Ok, so my mental note of not sowing and growing too many seeds due to an over abundance of produce went completely out of the window! I harvested loads and loads yet again! Not that I am complaining, in a time when the cost of food tends to sky rocket through the roof, I am thankful for the ability to provide food for my family.
Whilst I am in the process and harvesting, storing and preserving my produce, I still need to keep on top of necessary jobs that need to be undertaken this time of year. Clearing beds, transplanting new plants, improving the soil condition are just a few jobs that need to be done. The following information will also outline some other jobs that will help you get more organised this month.
Jobs to do………in September
- Lift maincrop potatoes and leave to dry in the sun for a few hours to dry the skin. This makes them last longer when being stored.
- Perform a general tidy up of the plot in preparation for any structural work that needs to be completed during the Autumn and Winter months.

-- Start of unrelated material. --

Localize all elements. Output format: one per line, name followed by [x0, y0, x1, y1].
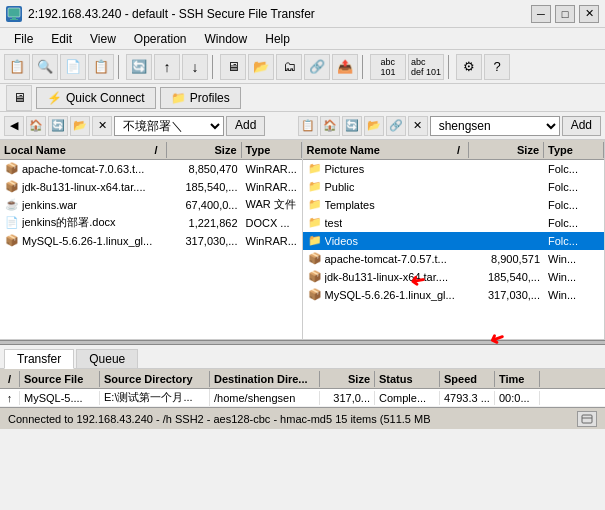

- Protect squashes and pumpkins that are laying on the ground by placing them on a tile or suchlike. This prevents them from rotting. It may be worthwhile removing some of the leaves around the fruit to gain maximum sun to help with ripening.
- Keep harvesting your vegetables to encourage production. In some cases, the more you pick the more you get!
- Remove as many leaves that you can from tomato plants to help maximise the amount of sun that the unripe fruit need.
- Keep adding contents to the compost bin, ensuring to add an equal amount of brown waste and green. Turn regularly to aid decompostion.
- If not already done so, make a new strawberry bed with the runners from the existing plants.
- Prune blackcurrant bushes, removing all the woody growth that has produce the fruit this year.
- Transplant any spring cabbages that you may have started growing last month.
- Continue to water all veg – especially in dry weather.
- Protect delicate crops for colder weather such as lettuces with cloches or mini polythene tunnels.
- Although you may be over run with beans now, continue to harvest them while they are still tender to prevent the plant from producing tough, stringy beans.
- After beans and peas have finally finished their production of crops, cut the plant down at root level, leaving the nitrogen rich roots in the soil.
- Keep an eye out now for blight. At the first sign on potato plant leaves, cut the haulms off and burn immediately. Do not place them on the compost heap as you run the risk of the spores spreading more. The potatoes underneath the earth will still be fine for a few more weeks if the haulms were cut off at the first sign of blight.
What to sow………Indoors and outdoors
- Autumn and Winter salads
- Chinese Cabbage
- Pak Choi
- Kohl Rabi
- Hardy Lettuce
- Spring Onion
- Winter radish
What to plant………in September
- Winter Brassicas
- Kohl rabi
- Overwintering Onion sets
Crops in season now
- Spring onions
- Autumn Raspberries
- Kohl Rabi
I can’t keep up with my tomatoes. Help!
Soup, sauces, dips…. The list is endless! 🙂
Wow. What an inspiration you are. I hope to someday grow as much as you do!
Thanks for your kind words. I only really started growing things properly this year. My head is always in book or on the Internet searching for the best ways to do things.
Thanks for visiting my blog! I love the list. I probably won’t get anywhere near doing any of it but I think I can get the garlic in for this year and will check back when I am more prepared in 2014. Your blog is great!
Thanks for your comment. I plan on putting my garlic in at the end of the month too as I had better sucess with garlic and onion sets that overwintered rather than the ones planted in March.
You’re so organized, you make me feel very inadequate…
THanks Brian. Although I do write these list sometimes I fail to complete all of the tasks on it for myself!
Timely reminder, thanks Deb.
No problem, just Octobers jobs list to do now then my blog will have the 12 monthly cycle that people can refer back to at any point.